私は腰やひざ、股関節と横断的に手術しているのが強みですが、通常は、腰は腰、ひざはひざという風に分かれていますから、例えば腰を得意とする医師にひざのことを相談してもあまり相談に乗ってはくれません。ましてや専門外のひざの手術をしてくれることはないのです。
それぞれの分野で手術は確実に進化しています。手術は根治性も安全性も格段に向上し、感染症などの合併症さえ出なければ、100%とは言いませんがそれに近い治療成果が出ます。腰なら腰の年間手術執刀数がコンスタントに多い整形外科医を探しましょう。さらに合併症や急変への対応、術前術後の患者の全身状態の把握、リハビリテーションなども手術の成功には欠かすことはできません。
かかりつけ医の中には、整形外科の知識がまったくないほかの科の先生だったり、昔のままの知識、偏見により手術に対し、「歳だから必要ない」とか「寝たきりになる」とか、悪者と決めつけて反対する医師も多数います。ひざならひざの手術を日常的に行っている整形外科医であれば最新の知識に基づき、病気や手術の説明を詳しくしてくれるはずです。
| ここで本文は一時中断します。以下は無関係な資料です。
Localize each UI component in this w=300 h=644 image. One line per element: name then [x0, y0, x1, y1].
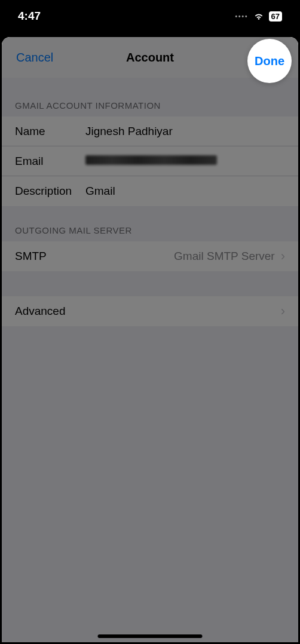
- done-highlight-label: Done: [255, 54, 284, 68]
- chevron-right-icon: ›: [281, 303, 285, 319]
- email-label: Email: [15, 155, 85, 168]
- advanced-row[interactable]: Advanced ›: [2, 296, 298, 326]
- description-value: Gmail: [85, 185, 285, 198]
- spacer: [2, 271, 298, 296]
- section-header-account-info: GMAIL ACCOUNT INFORMATION: [2, 78, 298, 116]
- smtp-row[interactable]: SMTP Gmail SMTP Server ›: [2, 241, 298, 271]
- name-value: Jignesh Padhiyar: [85, 125, 285, 138]
- account-sheet: Cancel Account Done GMAIL ACCOUNT INFORM…: [2, 37, 298, 642]
- wifi-icon: [253, 12, 264, 20]
- cancel-button[interactable]: Cancel: [16, 51, 53, 65]
- section-header-outgoing: OUTGOING MAIL SERVER: [2, 206, 298, 241]
- email-value: [85, 155, 285, 168]
- advanced-group: Advanced ›: [2, 296, 298, 326]
- page-title: Account: [126, 51, 174, 65]
- name-row[interactable]: Name Jignesh Padhiyar: [2, 116, 298, 146]
- description-label: Description: [15, 185, 85, 198]
- email-row[interactable]: Email: [2, 146, 298, 176]
- account-info-group: Name Jignesh Padhiyar Email Description …: [2, 116, 298, 206]
- battery-level: 67: [271, 12, 280, 21]
- status-bar: 4:47 •••• 67: [0, 0, 300, 32]
- done-highlight[interactable]: Done: [247, 39, 292, 83]
- status-time: 4:47: [18, 10, 41, 23]
- cellular-dots-icon: ••••: [235, 13, 249, 20]
- redacted-email: [85, 155, 217, 165]
- status-indicators: •••• 67: [235, 11, 282, 22]
- advanced-label: Advanced: [15, 305, 281, 318]
- outgoing-group: SMTP Gmail SMTP Server ›: [2, 241, 298, 271]
- description-row[interactable]: Description Gmail: [2, 176, 298, 206]
- name-label: Name: [15, 125, 85, 138]
- smtp-label: SMTP: [15, 250, 85, 263]
- home-indicator[interactable]: [98, 634, 203, 638]
- chevron-right-icon: ›: [281, 249, 285, 264]
- battery-indicator: 67: [269, 11, 282, 22]
- smtp-value: Gmail SMTP Server: [85, 250, 281, 263]
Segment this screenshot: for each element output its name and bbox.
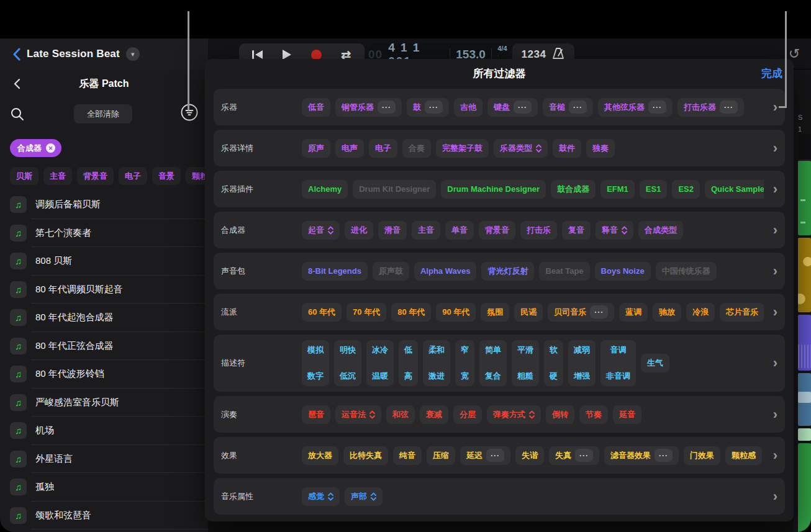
more-options-icon[interactable]: ··· xyxy=(378,101,396,114)
filter-chip[interactable]: 键盘··· xyxy=(487,98,538,117)
more-options-icon[interactable]: ··· xyxy=(720,101,738,114)
filter-chip[interactable]: 背景音 xyxy=(479,221,515,240)
filter-chip[interactable]: 滤音器效果··· xyxy=(604,446,679,465)
filter-chip-option[interactable]: 温暖 xyxy=(372,371,388,381)
filter-chip[interactable]: 8-Bit Legends xyxy=(302,262,368,281)
filter-chip-option[interactable]: 激进 xyxy=(428,371,445,381)
row-detail-chevron-icon[interactable]: › xyxy=(773,356,777,370)
filter-chip-option[interactable]: 冰冷 xyxy=(372,345,388,355)
filter-chip-option[interactable]: 数字 xyxy=(307,371,324,381)
filter-chip[interactable]: 90 年代 xyxy=(436,303,476,322)
filter-chip[interactable]: 70 年代 xyxy=(347,303,386,322)
filter-chip-pair[interactable]: 音调非音调 xyxy=(600,340,636,386)
done-button[interactable]: 完成 xyxy=(761,66,782,81)
sidebar-tag-chip[interactable]: 电子 xyxy=(119,167,147,185)
filter-chip[interactable]: 原声 xyxy=(302,139,330,158)
filter-chip[interactable]: 分层 xyxy=(453,405,482,424)
filter-chip[interactable]: 氛围 xyxy=(481,303,509,322)
filter-chip[interactable]: 吉他 xyxy=(454,98,483,117)
search-button[interactable] xyxy=(10,107,25,124)
more-options-icon[interactable]: ··· xyxy=(425,101,443,114)
filter-chip[interactable]: Quick Sampler xyxy=(705,180,764,199)
filter-chip[interactable]: 蓝调 xyxy=(619,303,648,322)
filter-chip-pair[interactable]: 减弱增强 xyxy=(568,340,596,386)
filter-chip[interactable]: 颗粒感 xyxy=(725,446,762,465)
patch-list-item[interactable]: ♫80 年代调频贝斯起音 xyxy=(0,276,208,304)
row-detail-chevron-icon[interactable]: › xyxy=(773,142,777,155)
filter-chip[interactable]: 低音 xyxy=(302,98,330,117)
filter-chip[interactable]: 驰放 xyxy=(653,303,681,322)
filter-chip[interactable]: 琶音 xyxy=(302,405,330,424)
more-options-icon[interactable]: ··· xyxy=(648,101,666,114)
filter-chip[interactable]: Boys Noize xyxy=(595,262,651,281)
filter-chip-option[interactable]: 模拟 xyxy=(307,345,324,355)
filter-chip-option[interactable]: 柔和 xyxy=(428,345,445,355)
filter-chip-option[interactable]: 明快 xyxy=(340,345,356,355)
sidebar-tag-chip[interactable]: 主音 xyxy=(43,167,72,185)
patch-list-item[interactable]: ♫调频后备箱贝斯 xyxy=(0,191,208,219)
filter-chip[interactable]: EFM1 xyxy=(600,180,635,199)
filter-chip[interactable]: 复音 xyxy=(562,221,591,240)
filter-chip[interactable]: 贝司音乐··· xyxy=(548,303,614,322)
filter-chip[interactable]: 芯片音乐 xyxy=(720,303,764,322)
filter-chip-option[interactable]: 简单 xyxy=(485,345,501,355)
filter-chip-option[interactable]: 高 xyxy=(404,371,412,381)
patch-list-item[interactable]: ♫80 年代起泡合成器 xyxy=(0,304,208,332)
more-options-icon[interactable]: ··· xyxy=(514,101,532,114)
active-filter-chip[interactable]: 合成器 ✕ xyxy=(10,139,61,157)
filter-chip[interactable]: 衰减 xyxy=(420,405,448,424)
more-options-icon[interactable]: ··· xyxy=(655,449,673,462)
patch-list-item[interactable]: ♫80 年代波形铃铛 xyxy=(0,360,208,389)
filter-chip[interactable]: 鼓件 xyxy=(553,139,581,158)
filter-chip-option[interactable]: 平滑 xyxy=(517,345,533,355)
filter-chip[interactable]: 单音 xyxy=(445,221,474,240)
filter-chip-pair[interactable]: 软硬 xyxy=(544,340,563,386)
filter-chip[interactable]: 和弦 xyxy=(386,405,415,424)
filter-chip[interactable]: 打击乐 xyxy=(520,221,557,240)
row-detail-chevron-icon[interactable]: › xyxy=(773,223,777,237)
filter-chip[interactable]: 中国传统乐器 xyxy=(656,262,717,281)
filter-button[interactable] xyxy=(180,103,199,124)
row-detail-chevron-icon[interactable]: › xyxy=(773,490,777,503)
filter-chip-pair[interactable]: 冰冷温暖 xyxy=(366,340,394,386)
patch-list-item[interactable]: ♫外星语言 xyxy=(0,445,208,474)
filter-chip[interactable]: 电子 xyxy=(369,139,397,158)
filter-chip[interactable]: 门效果 xyxy=(684,446,720,465)
filter-chip-option[interactable]: 硬 xyxy=(550,371,558,381)
patch-list-item[interactable]: ♫808 贝斯 xyxy=(0,247,208,276)
row-detail-chevron-icon[interactable]: › xyxy=(773,305,777,319)
filter-chip-option[interactable]: 窄 xyxy=(461,345,469,355)
filter-chip-pair[interactable]: 简单复合 xyxy=(479,340,507,386)
filter-chip[interactable]: 合成类型 xyxy=(638,221,683,240)
filter-chip[interactable]: 其他弦乐器··· xyxy=(598,98,673,117)
filter-chip[interactable]: 失真··· xyxy=(549,446,599,465)
filter-chip[interactable]: 民谣 xyxy=(514,303,543,322)
filter-chip-pair[interactable]: 窄宽 xyxy=(455,340,474,386)
patch-list-item[interactable]: ♫80 年代正弦合成器 xyxy=(0,332,208,361)
filter-chip[interactable]: 打击乐器··· xyxy=(677,98,744,117)
filter-chip-option[interactable]: 非音调 xyxy=(606,371,630,381)
filter-chip[interactable]: 放大器 xyxy=(302,446,338,465)
filter-chip[interactable]: 音槌··· xyxy=(543,98,593,117)
filter-chip[interactable]: 背光灯反射 xyxy=(481,262,534,281)
filter-chip[interactable]: 失谐 xyxy=(515,446,544,465)
more-options-icon[interactable]: ··· xyxy=(569,101,587,114)
filter-chip[interactable]: 完整架子鼓 xyxy=(436,139,489,158)
row-detail-chevron-icon[interactable]: › xyxy=(773,408,777,422)
patch-list-item[interactable]: ♫颂歌和弦琶音 xyxy=(0,502,208,530)
browser-back-button[interactable] xyxy=(14,78,20,92)
patch-list-item[interactable]: ♫孤独 xyxy=(0,473,208,502)
more-options-icon[interactable]: ··· xyxy=(486,449,504,462)
filter-chip[interactable]: 纯音 xyxy=(393,446,422,465)
filter-chip[interactable]: Beat Tape xyxy=(539,262,589,281)
row-detail-chevron-icon[interactable]: › xyxy=(773,183,777,196)
filter-chip-option[interactable]: 软 xyxy=(550,345,558,355)
filter-chip-pair[interactable]: 低高 xyxy=(399,340,418,386)
project-menu-button[interactable]: ▾ xyxy=(126,47,140,61)
patch-list-item[interactable]: ♫严峻感浩室音乐贝斯 xyxy=(0,389,208,417)
filter-chip[interactable]: 起音 xyxy=(302,221,340,240)
filter-chip[interactable]: 冷浪 xyxy=(686,303,715,322)
filter-chip[interactable]: ES1 xyxy=(640,180,668,199)
filter-chip[interactable]: 进化 xyxy=(345,221,373,240)
remove-filter-icon[interactable]: ✕ xyxy=(46,143,55,153)
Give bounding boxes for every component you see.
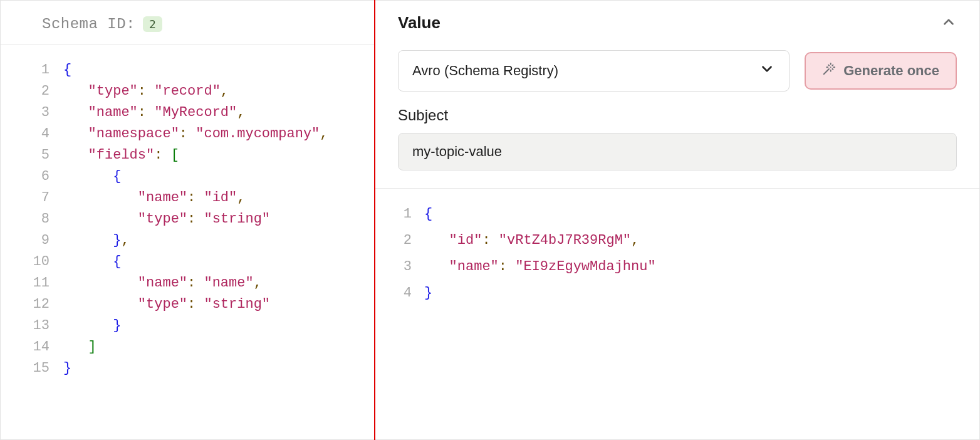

痛みや変形がとれて歩けるようになると、人生が格段に楽しくなるはずです。反対に、痛くて歩けなければ、自分のやりたいことができません。一生誰かにやってもらうか我慢するしかないのです。
実際、手術を受けて回復した患者さんは明るい表情をしています。『ウオーキング・カンファレンス』という、術後の患者さんが次々に病棟の廊下を歩くミーティングでは、手術直後にもかかわらず、皆さんファッションショーのランウェイを歩くように晴れ晴れとした笑顔を見せてくれます。
患者と一緒に喜び、感動し、泣ける医師をめざしてきた
——三輪先生が治療にあたって大切にしていることは。
患者さんの現在の状態を確実に把握し、それに対する最適な解決策をご本人とご家族に説明・提示することを心がけています。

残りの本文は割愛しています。